| Records to process |
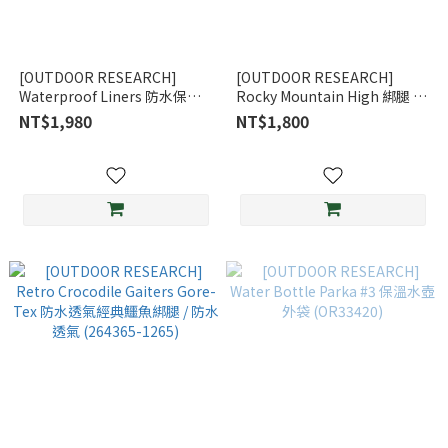
[OUTDOOR RESEARCH]
[OUTDOOR RESEARCH]
Waterproof Liners 防水保暖
Rocky Mountain High 綁腿 /
內膽手套 / 黑 (OR271558-
狩獵迷彩 (OR264367)
NT$1,980
NT$1,800
0001)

| Try it |
The answer must be an exact copy of the entries, with the pictures omitted.

| Response box |
[OUTDOOR RESEARCH]
[OUTDOOR RESEARCH]
Waterproof Liners 防水保暖
Rocky Mountain High 綁腿 /
內膽手套 / 黑 (OR271558-
狩獵迷彩 (OR264367)
NT$1,980
NT$1,800
0001)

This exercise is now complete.